Write out the entire listing below exactly, with the pictures left out.

### RECORD SET:

==================================================

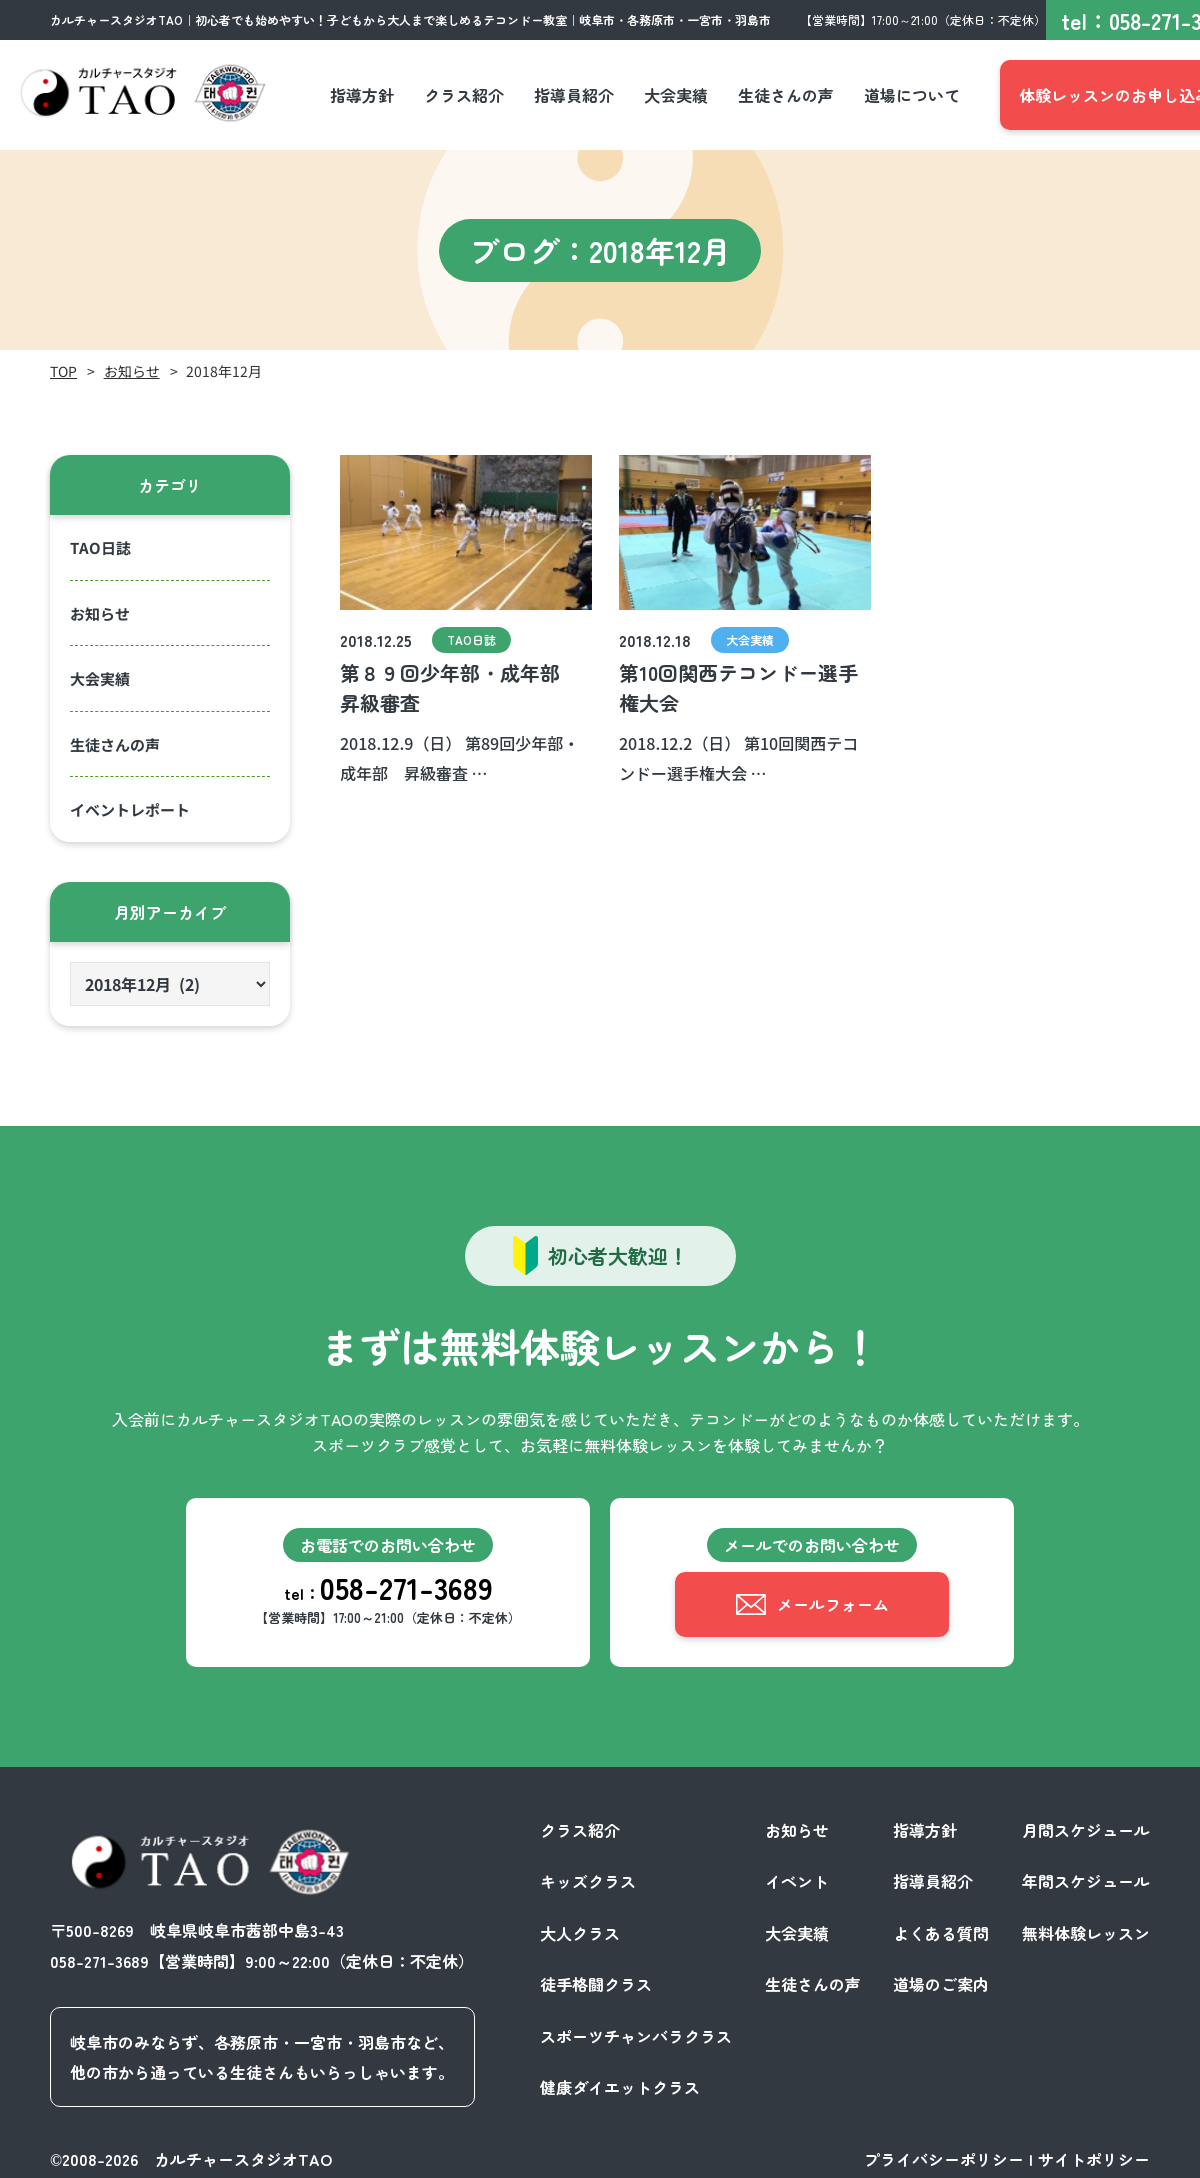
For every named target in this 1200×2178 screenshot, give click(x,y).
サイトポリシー (1094, 2156)
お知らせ (132, 371)
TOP (63, 371)
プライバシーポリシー (944, 2156)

==================================================

### ANSWER BOX:
For every named target in this 1200×2178 screenshot, give click(x,y).
サイトポリシー (1094, 2156)
お知らせ (132, 371)
TOP (63, 371)
プライバシーポリシー (944, 2156)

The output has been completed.